Navillus Contracting president and two others charged with $1 million union funds cheating scheme

Navillus Contracting website
Image from the Navillus Contracting website

The president of New York City construction company faces federal charges over accusations he cheated union funds out of $1 million.

Donald O’Sullivan, his sister Helen O’Sullivan and Padraig Naughton — all executives of Navillus Contracting — were arrested on July 30, the US Attorney’s Office for the Eastern District of New York said in a statement.

An 11-count federal indictment says the three individuals engaged in a scheme to avoid paying $1 million in required union benefit fund contributions.

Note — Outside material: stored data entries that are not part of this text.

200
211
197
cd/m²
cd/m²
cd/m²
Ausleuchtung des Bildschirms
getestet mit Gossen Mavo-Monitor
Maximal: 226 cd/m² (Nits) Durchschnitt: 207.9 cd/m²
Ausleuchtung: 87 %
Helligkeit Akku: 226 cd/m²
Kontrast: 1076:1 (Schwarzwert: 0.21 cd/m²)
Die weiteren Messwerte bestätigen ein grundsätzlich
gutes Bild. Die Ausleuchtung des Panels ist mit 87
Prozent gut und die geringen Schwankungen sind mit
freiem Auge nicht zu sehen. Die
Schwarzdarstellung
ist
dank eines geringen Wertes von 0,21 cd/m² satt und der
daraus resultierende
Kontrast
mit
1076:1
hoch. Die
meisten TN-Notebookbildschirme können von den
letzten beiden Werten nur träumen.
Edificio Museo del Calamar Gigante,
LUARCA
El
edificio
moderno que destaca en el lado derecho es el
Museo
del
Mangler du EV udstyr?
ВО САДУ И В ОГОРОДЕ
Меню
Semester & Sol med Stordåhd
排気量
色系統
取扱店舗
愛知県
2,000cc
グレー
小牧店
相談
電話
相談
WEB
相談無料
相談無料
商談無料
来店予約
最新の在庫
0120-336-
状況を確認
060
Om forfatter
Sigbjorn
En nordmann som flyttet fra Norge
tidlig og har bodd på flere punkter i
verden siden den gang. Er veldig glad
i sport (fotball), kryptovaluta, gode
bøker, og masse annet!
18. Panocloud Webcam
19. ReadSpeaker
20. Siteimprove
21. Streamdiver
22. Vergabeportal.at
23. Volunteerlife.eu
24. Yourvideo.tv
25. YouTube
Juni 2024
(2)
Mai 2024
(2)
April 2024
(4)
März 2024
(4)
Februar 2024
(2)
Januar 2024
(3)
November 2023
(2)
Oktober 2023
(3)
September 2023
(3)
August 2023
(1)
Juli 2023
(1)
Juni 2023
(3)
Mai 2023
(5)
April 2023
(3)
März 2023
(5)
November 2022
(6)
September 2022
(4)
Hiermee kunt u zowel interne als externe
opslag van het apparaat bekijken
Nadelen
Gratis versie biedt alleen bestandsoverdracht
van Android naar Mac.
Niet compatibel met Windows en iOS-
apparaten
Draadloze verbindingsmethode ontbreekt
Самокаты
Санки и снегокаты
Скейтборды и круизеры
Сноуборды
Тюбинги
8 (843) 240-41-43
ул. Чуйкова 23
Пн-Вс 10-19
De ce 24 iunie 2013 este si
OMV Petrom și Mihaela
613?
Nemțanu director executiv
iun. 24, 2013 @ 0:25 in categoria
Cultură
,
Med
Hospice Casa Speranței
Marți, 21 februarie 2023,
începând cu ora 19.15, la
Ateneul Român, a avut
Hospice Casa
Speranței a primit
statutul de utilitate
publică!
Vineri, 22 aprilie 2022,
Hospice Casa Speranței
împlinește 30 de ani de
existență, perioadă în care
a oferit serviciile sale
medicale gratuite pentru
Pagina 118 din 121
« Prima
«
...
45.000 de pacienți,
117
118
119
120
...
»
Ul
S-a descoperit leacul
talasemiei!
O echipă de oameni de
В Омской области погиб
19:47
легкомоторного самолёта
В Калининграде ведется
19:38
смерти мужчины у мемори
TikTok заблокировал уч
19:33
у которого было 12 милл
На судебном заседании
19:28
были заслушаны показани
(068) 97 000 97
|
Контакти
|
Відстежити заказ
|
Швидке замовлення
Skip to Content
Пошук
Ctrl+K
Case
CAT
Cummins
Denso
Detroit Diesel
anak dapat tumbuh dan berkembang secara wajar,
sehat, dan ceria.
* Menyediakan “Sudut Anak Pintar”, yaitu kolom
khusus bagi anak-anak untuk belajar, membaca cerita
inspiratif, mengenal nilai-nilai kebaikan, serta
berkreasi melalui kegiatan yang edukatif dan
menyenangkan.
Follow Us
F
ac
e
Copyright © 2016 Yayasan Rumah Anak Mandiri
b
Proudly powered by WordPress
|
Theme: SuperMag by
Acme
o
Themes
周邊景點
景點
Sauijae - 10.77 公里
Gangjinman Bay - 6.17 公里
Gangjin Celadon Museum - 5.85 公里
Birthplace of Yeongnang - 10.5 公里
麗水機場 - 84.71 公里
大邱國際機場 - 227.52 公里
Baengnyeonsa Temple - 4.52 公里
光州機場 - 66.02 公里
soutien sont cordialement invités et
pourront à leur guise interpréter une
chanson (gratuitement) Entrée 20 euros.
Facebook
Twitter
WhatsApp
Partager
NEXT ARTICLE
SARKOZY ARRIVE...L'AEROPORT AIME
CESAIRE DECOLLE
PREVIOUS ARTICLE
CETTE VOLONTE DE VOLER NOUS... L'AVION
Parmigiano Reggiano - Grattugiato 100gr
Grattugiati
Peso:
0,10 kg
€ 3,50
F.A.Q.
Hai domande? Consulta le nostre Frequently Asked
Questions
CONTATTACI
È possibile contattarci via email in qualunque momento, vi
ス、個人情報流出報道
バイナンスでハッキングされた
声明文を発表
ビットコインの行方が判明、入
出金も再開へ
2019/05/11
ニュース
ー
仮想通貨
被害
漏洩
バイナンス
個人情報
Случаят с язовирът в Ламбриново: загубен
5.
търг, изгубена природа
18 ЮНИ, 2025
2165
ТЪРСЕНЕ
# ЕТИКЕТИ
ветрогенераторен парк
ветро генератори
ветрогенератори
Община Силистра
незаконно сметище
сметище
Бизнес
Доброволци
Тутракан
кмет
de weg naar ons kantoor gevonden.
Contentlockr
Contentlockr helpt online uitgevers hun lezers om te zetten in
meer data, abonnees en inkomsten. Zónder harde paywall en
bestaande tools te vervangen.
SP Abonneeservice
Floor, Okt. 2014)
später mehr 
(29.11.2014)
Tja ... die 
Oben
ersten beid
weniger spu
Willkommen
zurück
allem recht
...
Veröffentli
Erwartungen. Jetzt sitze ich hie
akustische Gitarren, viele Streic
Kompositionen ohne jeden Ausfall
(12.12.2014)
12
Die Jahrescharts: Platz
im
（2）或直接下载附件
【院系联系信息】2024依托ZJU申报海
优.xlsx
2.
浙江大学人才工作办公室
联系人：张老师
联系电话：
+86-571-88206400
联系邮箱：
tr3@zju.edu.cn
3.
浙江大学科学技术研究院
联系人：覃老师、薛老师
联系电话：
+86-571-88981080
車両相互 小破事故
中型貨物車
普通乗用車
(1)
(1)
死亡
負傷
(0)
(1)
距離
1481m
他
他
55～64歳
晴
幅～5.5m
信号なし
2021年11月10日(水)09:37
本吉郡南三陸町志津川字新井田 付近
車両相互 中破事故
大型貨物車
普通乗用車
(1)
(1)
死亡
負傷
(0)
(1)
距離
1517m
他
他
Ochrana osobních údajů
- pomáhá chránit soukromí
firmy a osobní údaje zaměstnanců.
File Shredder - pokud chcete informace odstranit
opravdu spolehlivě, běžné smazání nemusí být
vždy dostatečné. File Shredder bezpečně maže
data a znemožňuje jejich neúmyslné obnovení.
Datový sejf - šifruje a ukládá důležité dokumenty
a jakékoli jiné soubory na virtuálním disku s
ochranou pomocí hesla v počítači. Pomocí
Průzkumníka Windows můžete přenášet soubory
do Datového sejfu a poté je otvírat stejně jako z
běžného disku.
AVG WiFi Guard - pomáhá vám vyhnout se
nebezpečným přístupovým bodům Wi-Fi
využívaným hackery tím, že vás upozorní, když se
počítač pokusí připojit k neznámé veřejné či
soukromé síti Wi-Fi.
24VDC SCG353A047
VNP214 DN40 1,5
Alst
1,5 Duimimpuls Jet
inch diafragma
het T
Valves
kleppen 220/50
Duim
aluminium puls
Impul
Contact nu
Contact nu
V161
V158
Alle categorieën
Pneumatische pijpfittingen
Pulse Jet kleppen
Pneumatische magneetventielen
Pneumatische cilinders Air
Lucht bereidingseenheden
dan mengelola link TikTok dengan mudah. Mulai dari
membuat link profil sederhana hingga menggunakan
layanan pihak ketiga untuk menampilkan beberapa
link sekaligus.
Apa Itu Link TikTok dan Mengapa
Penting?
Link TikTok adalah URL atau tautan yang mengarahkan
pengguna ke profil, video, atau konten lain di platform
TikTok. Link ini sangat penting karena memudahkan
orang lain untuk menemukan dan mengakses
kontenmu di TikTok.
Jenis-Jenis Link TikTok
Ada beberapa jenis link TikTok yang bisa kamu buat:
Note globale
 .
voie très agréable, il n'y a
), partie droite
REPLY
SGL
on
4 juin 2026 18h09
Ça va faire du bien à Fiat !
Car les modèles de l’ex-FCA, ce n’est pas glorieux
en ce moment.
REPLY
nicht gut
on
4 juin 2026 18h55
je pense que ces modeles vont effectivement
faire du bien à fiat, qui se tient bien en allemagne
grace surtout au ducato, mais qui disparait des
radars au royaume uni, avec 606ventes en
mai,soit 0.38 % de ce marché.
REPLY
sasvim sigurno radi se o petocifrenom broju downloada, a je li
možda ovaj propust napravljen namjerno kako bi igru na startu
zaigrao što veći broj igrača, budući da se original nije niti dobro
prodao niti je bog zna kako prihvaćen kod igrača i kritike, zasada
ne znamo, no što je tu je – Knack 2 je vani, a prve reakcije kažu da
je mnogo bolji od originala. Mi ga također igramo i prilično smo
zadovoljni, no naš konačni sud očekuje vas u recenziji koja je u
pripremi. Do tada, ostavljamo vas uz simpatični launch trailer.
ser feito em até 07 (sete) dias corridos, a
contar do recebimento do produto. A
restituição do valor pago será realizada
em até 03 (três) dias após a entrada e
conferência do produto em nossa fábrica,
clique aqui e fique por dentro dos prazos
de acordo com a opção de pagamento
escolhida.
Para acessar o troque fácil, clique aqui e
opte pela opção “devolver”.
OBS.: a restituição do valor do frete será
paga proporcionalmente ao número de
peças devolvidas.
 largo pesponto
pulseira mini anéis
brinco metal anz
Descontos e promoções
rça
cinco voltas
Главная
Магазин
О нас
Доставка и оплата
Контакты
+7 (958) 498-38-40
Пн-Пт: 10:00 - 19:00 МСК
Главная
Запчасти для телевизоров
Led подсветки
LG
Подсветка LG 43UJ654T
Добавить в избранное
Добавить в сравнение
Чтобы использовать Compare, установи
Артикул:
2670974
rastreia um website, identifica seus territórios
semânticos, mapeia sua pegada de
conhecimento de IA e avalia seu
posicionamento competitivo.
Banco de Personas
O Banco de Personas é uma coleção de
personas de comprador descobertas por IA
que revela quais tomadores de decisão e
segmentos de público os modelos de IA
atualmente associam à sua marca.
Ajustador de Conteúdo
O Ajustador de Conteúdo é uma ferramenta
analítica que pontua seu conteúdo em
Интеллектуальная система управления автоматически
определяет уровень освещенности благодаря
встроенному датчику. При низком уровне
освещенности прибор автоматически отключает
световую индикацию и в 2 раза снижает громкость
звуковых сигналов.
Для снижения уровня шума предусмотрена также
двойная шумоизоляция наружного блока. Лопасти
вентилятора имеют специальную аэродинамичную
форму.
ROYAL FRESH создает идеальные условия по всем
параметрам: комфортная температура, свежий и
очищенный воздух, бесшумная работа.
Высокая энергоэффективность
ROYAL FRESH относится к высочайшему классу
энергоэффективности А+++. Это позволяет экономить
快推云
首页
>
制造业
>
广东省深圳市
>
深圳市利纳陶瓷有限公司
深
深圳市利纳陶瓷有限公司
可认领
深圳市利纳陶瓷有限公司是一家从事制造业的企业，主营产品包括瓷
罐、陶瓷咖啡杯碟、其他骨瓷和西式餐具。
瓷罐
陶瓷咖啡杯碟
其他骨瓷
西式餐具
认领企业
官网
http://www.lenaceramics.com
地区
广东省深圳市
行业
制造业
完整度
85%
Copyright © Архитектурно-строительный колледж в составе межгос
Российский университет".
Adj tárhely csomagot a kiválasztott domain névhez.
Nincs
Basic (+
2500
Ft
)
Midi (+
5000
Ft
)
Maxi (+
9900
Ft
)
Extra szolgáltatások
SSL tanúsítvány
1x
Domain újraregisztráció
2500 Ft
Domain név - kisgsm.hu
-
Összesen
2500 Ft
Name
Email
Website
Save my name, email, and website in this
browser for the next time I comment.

A federal indictment outlines a multi-faceted scheme authorities said the trio carried out that helped them avoid paying $1 million in required union benefit fund contributions.

They were charged with wire fraud, mail fraud, embezzlement from employee benefit funds, submission of false remittance reports to union benefit funds and conspiracy to commit those crimes.

The defendants were arrested and then arraigned before United States Magistrate Judge Robert M. Levy. Donald O’Sullivan was released on a $500,000 bond; Helen O’Sullivan and Naughton were each released on $250,000 bonds.

Navillus is a signatory to multiple collective bargaining agreements with labor organizations – including the Bricklayers and Allied Craft Workers Local No. 1, the New York City District Council of Carpenters, the Cement Masons Union, the Pointers, Cleaners and Caulkers, and the International Brotherhood of Teamsters Local 282 – that required the company to employ union workers on its projects and to make contributions to various union benefits  including pension, annuity and welfare funds on their behalf, the US Attorney’s statement said. To ensure that the benefits funds received the contributions that it had agreed to pay, Navillus was required to periodically file remittance reports with the benefits funds that detailed the number of hours worked by each worker.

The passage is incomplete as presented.